▸ Exercise
Output the listing word for word, minus images.

▸ Data extracts

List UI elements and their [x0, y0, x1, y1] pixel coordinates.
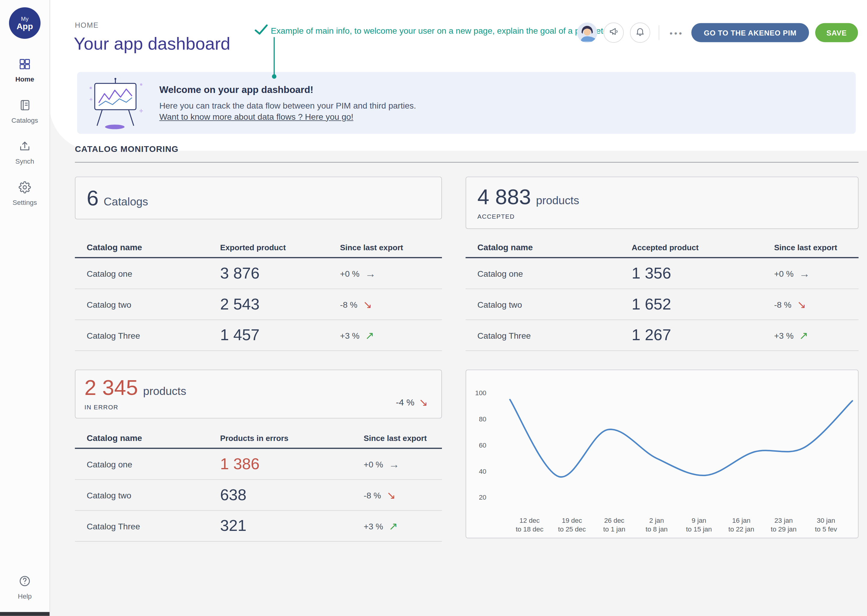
- sidebar-item-label: Settings: [13, 198, 37, 206]
- page-title: Your app dashboard: [74, 34, 230, 54]
- sidebar-item-label: Synch: [15, 158, 34, 165]
- go-to-akeneo-pim-button[interactable]: GO TO THE AKENEO PIM: [692, 23, 809, 42]
- accepted-count-value: 4 883: [478, 185, 531, 209]
- synch-upload-icon: [19, 140, 31, 154]
- main-area: HOME Your app dashboard Example of main …: [50, 0, 867, 616]
- svg-text:to 5 fev: to 5 fev: [815, 525, 837, 533]
- svg-text:80: 80: [479, 415, 487, 423]
- column-header: Since last export: [774, 243, 859, 252]
- dashboard-chart-illustration-icon: [85, 76, 148, 129]
- trend-percent: -4 %: [396, 398, 415, 407]
- svg-text:100: 100: [475, 389, 486, 397]
- trend-arrow-icon: →: [365, 268, 376, 279]
- sidebar-item-synch[interactable]: Synch: [0, 140, 50, 165]
- sidebar-item-settings[interactable]: Settings: [0, 181, 50, 206]
- trend-percent: +0 %: [340, 269, 360, 278]
- header-actions: ••• GO TO THE AKENEO PIM SAVE: [577, 22, 858, 43]
- column-header: Catalog name: [466, 242, 632, 252]
- table-row: Catalog two 1 652 -8 %↘: [466, 289, 859, 320]
- sidebar-item-catalogs[interactable]: Catalogs: [0, 99, 50, 124]
- avatar[interactable]: [577, 22, 597, 43]
- column-header: Exported product: [220, 243, 340, 252]
- accepted-count-label: products: [536, 194, 579, 206]
- svg-text:to 22 jan: to 22 jan: [728, 525, 754, 533]
- table-row: Catalog Three 1 457 +3 %↗: [75, 320, 442, 351]
- column-header: Catalog name: [75, 433, 220, 443]
- table-header-row: Catalog name Products in errors Since la…: [75, 426, 442, 449]
- trend-arrow-icon: ↗: [389, 521, 398, 531]
- table-row: Catalog one 3 876 +0 %→: [75, 258, 442, 289]
- svg-text:19 dec: 19 dec: [562, 517, 582, 524]
- error-count-label: products: [143, 385, 186, 397]
- column-header: Since last export: [340, 243, 442, 252]
- header-divider: [659, 25, 660, 40]
- trend-arrow-icon: ↗: [799, 330, 808, 341]
- trend-percent: +0 %: [364, 459, 383, 469]
- trend-percent: +3 %: [340, 330, 360, 340]
- bell-icon: [635, 27, 645, 39]
- logo-text-my: My: [21, 15, 28, 22]
- table-header-row: Catalog name Exported product Since last…: [75, 236, 442, 258]
- table-row: Catalog two 2 543 -8 %↘: [75, 289, 442, 320]
- catalogs-count-card: 6Catalogs: [75, 176, 442, 219]
- megaphone-icon: [609, 27, 619, 39]
- column-header: Accepted product: [632, 243, 774, 252]
- exported-products-table: Catalog name Exported product Since last…: [75, 236, 442, 351]
- catalog-name: Catalog two: [75, 300, 220, 309]
- products-in-errors-table: Catalog name Products in errors Since la…: [75, 426, 442, 542]
- svg-text:to 18 dec: to 18 dec: [516, 525, 543, 533]
- svg-text:26 dec: 26 dec: [604, 517, 624, 524]
- table-row: Catalog Three 1 267 +3 %↗: [466, 320, 859, 351]
- sidebar-item-label: Help: [18, 592, 32, 600]
- accepted-count-sublabel: ACCEPTED: [478, 213, 858, 220]
- banner-link[interactable]: Want to know more about data flows ? Her…: [159, 112, 353, 121]
- error-count-value: 2 345: [85, 376, 138, 399]
- announcements-button[interactable]: [604, 22, 624, 43]
- exported-count: 1 457: [220, 326, 340, 344]
- table-row: Catalog one 1 356 +0 %→: [466, 258, 859, 289]
- svg-text:to 8 jan: to 8 jan: [645, 525, 667, 533]
- catalog-name: Catalog two: [75, 490, 220, 500]
- catalog-name: Catalog one: [75, 459, 220, 469]
- errors-count: 638: [220, 486, 364, 504]
- trend-percent: +3 %: [774, 330, 793, 340]
- app-logo[interactable]: My App: [9, 7, 41, 39]
- sidebar-item-help[interactable]: Help: [0, 575, 50, 600]
- svg-text:to 1 jan: to 1 jan: [603, 525, 625, 533]
- trend-arrow-icon: ↗: [365, 330, 374, 341]
- help-icon: [19, 575, 31, 589]
- catalog-name: Catalog Three: [75, 330, 220, 340]
- catalogs-count-label: Catalogs: [104, 195, 148, 207]
- error-count-sublabel: IN ERROR: [85, 404, 441, 410]
- products-accepted-card: 4 883products ACCEPTED: [466, 176, 859, 229]
- sidebar-item-label: Home: [15, 75, 34, 83]
- welcome-banner: Welcome on your app dashboard! Here you …: [77, 72, 856, 134]
- svg-text:60: 60: [479, 442, 487, 449]
- trend-arrow-icon: ↘: [797, 299, 806, 310]
- svg-text:30 jan: 30 jan: [817, 517, 835, 524]
- svg-text:to 29 jan: to 29 jan: [771, 525, 796, 533]
- save-button[interactable]: SAVE: [815, 23, 858, 42]
- exported-count: 3 876: [220, 264, 340, 283]
- callout-line: [274, 37, 275, 75]
- banner-body: Here you can track the data flow between…: [159, 101, 416, 110]
- accepted-count: 1 652: [632, 295, 774, 313]
- logo-text-app: App: [17, 22, 33, 31]
- more-options-button[interactable]: •••: [670, 28, 683, 38]
- accepted-products-table: Catalog name Accepted product Since last…: [466, 236, 859, 351]
- errors-count: 1 386: [220, 455, 364, 473]
- column-header: Since last export: [364, 434, 442, 443]
- notifications-button[interactable]: [630, 22, 650, 43]
- error-trend: -4 %↘: [396, 397, 428, 408]
- dashboard-grid: 6Catalogs Catalog name Exported product …: [75, 176, 859, 542]
- accepted-count: 1 267: [632, 326, 774, 344]
- column-header: Catalog name: [75, 242, 220, 252]
- trend-arrow-icon: →: [389, 459, 400, 470]
- trend-percent: -8 %: [774, 300, 791, 309]
- annotation-text: Example of main info, to welcome your us…: [271, 26, 610, 36]
- section-rule: [75, 162, 859, 163]
- app-window: My App Home Catalogs Synch: [0, 0, 867, 616]
- sidebar-bottom-strip: [0, 612, 50, 616]
- sidebar-item-home[interactable]: Home: [0, 58, 50, 83]
- catalogs-count-value: 6: [87, 186, 99, 210]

▸ Output of the exercise
List UI elements and their [x0, y0, x1, y1] pixel coordinates.
- sidebar-item-label: Settings: [13, 198, 37, 206]
- page-title: Your app dashboard: [74, 34, 230, 54]
- sidebar-item-label: Synch: [15, 158, 34, 165]
- go-to-akeneo-pim-button[interactable]: GO TO THE AKENEO PIM: [692, 23, 809, 42]
- accepted-count-value: 4 883: [478, 185, 531, 209]
- synch-upload-icon: [19, 140, 31, 154]
- main-area: HOME Your app dashboard Example of main …: [50, 0, 867, 616]
- svg-text:to 5 fev: to 5 fev: [815, 525, 837, 533]
- svg-text:80: 80: [479, 415, 487, 423]
- column-header: Since last export: [774, 243, 859, 252]
- dashboard-chart-illustration-icon: [85, 76, 148, 129]
- trend-percent: -4 %: [396, 398, 415, 407]
- svg-text:100: 100: [475, 389, 486, 397]
- trend-arrow-icon: →: [365, 268, 376, 279]
- sidebar-item-synch[interactable]: Synch: [0, 140, 50, 165]
- sidebar-item-settings[interactable]: Settings: [0, 181, 50, 206]
- trend-percent: +0 %: [340, 269, 360, 278]
- header-actions: ••• GO TO THE AKENEO PIM SAVE: [577, 22, 858, 43]
- column-header: Catalog name: [466, 242, 632, 252]
- table-row: Catalog two 1 652 -8 %↘: [466, 289, 859, 320]
- sidebar-item-catalogs[interactable]: Catalogs: [0, 99, 50, 124]
- avatar[interactable]: [577, 22, 597, 43]
- column-header: Exported product: [220, 243, 340, 252]
- accepted-count-label: products: [536, 194, 579, 206]
- svg-text:to 22 jan: to 22 jan: [728, 525, 754, 533]
- table-row: Catalog Three 1 457 +3 %↗: [75, 320, 442, 351]
- column-header: Catalog name: [75, 433, 220, 443]
- table-header-row: Catalog name Products in errors Since la…: [75, 426, 442, 449]
- trend-arrow-icon: ↗: [389, 521, 398, 531]
- table-row: Catalog one 3 876 +0 %→: [75, 258, 442, 289]
- svg-text:19 dec: 19 dec: [562, 517, 582, 524]
- error-count-label: products: [143, 385, 186, 397]
- column-header: Since last export: [340, 243, 442, 252]
- header-divider: [659, 25, 660, 40]
- trend-arrow-icon: ↗: [799, 330, 808, 341]
- trend-percent: +0 %: [364, 459, 383, 469]
- trend-percent: +3 %: [340, 330, 360, 340]
- bell-icon: [635, 27, 645, 39]
- logo-text-my: My: [21, 15, 28, 22]
- table-header-row: Catalog name Exported product Since last…: [75, 236, 442, 258]
- table-row: Catalog two 2 543 -8 %↘: [75, 289, 442, 320]
- catalogs-count-card: 6Catalogs: [75, 176, 442, 219]
- megaphone-icon: [609, 27, 619, 39]
- column-header: Accepted product: [632, 243, 774, 252]
- exported-products-table: Catalog name Exported product Since last…: [75, 236, 442, 351]
- catalog-name: Catalog two: [75, 300, 220, 309]
- products-in-errors-table: Catalog name Products in errors Since la…: [75, 426, 442, 542]
- svg-text:to 18 dec: to 18 dec: [516, 525, 543, 533]
- svg-text:26 dec: 26 dec: [604, 517, 624, 524]
- table-row: Catalog Three 1 267 +3 %↗: [466, 320, 859, 351]
- sidebar-item-label: Help: [18, 592, 32, 600]
- accepted-count-sublabel: ACCEPTED: [478, 213, 858, 220]
- banner-link[interactable]: Want to know more about data flows ? Her…: [159, 112, 353, 121]
- error-count-value: 2 345: [85, 376, 138, 399]
- announcements-button[interactable]: [604, 22, 624, 43]
- exported-count: 1 457: [220, 326, 340, 344]
- table-row: Catalog one 1 356 +0 %→: [466, 258, 859, 289]
- svg-text:to 8 jan: to 8 jan: [645, 525, 667, 533]
- catalog-name: Catalog two: [75, 490, 220, 500]
- catalog-name: Catalog one: [75, 459, 220, 469]
- errors-count: 638: [220, 486, 364, 504]
- trend-percent: +3 %: [774, 330, 793, 340]
- app-logo[interactable]: My App: [9, 7, 41, 39]
- sidebar-item-help[interactable]: Help: [0, 575, 50, 600]
- svg-text:to 1 jan: to 1 jan: [603, 525, 625, 533]
- trend-arrow-icon: ↗: [365, 330, 374, 341]
- help-icon: [19, 575, 31, 589]
- catalog-name: Catalog Three: [75, 330, 220, 340]
- catalogs-count-label: Catalogs: [104, 195, 148, 207]
- error-count-sublabel: IN ERROR: [85, 404, 441, 410]
- products-accepted-card: 4 883products ACCEPTED: [466, 176, 859, 229]
- sidebar-item-label: Home: [15, 75, 34, 83]
- welcome-banner: Welcome on your app dashboard! Here you …: [77, 72, 856, 134]
- svg-text:60: 60: [479, 442, 487, 449]
- trend-arrow-icon: ↘: [797, 299, 806, 310]
- svg-text:30 jan: 30 jan: [817, 517, 835, 524]
- svg-text:to 29 jan: to 29 jan: [771, 525, 796, 533]
- save-button[interactable]: SAVE: [815, 23, 858, 42]
- exported-count: 3 876: [220, 264, 340, 283]
- callout-line: [274, 37, 275, 75]
- banner-body: Here you can track the data flow between…: [159, 101, 416, 110]
- accepted-count: 1 652: [632, 295, 774, 313]
- logo-text-app: App: [17, 22, 33, 31]
- more-options-button[interactable]: •••: [670, 28, 683, 38]
- accepted-products-table: Catalog name Accepted product Since last…: [466, 236, 859, 351]
- errors-count: 1 386: [220, 455, 364, 473]
- column-header: Since last export: [364, 434, 442, 443]
- notifications-button[interactable]: [630, 22, 650, 43]
- error-trend: -4 %↘: [396, 397, 428, 408]
- dashboard-grid: 6Catalogs Catalog name Exported product …: [75, 176, 859, 542]
- accepted-count: 1 267: [632, 326, 774, 344]
- column-header: Catalog name: [75, 242, 220, 252]
- trend-arrow-icon: →: [389, 459, 400, 470]
- trend-percent: -8 %: [774, 300, 791, 309]
- annotation-text: Example of main info, to welcome your us…: [271, 26, 610, 36]
- section-rule: [75, 162, 859, 163]
- app-window: My App Home Catalogs Synch: [0, 0, 867, 616]
- sidebar-bottom-strip: [0, 612, 50, 616]
- sidebar-item-home[interactable]: Home: [0, 58, 50, 83]
- catalogs-count-value: 6: [87, 186, 99, 210]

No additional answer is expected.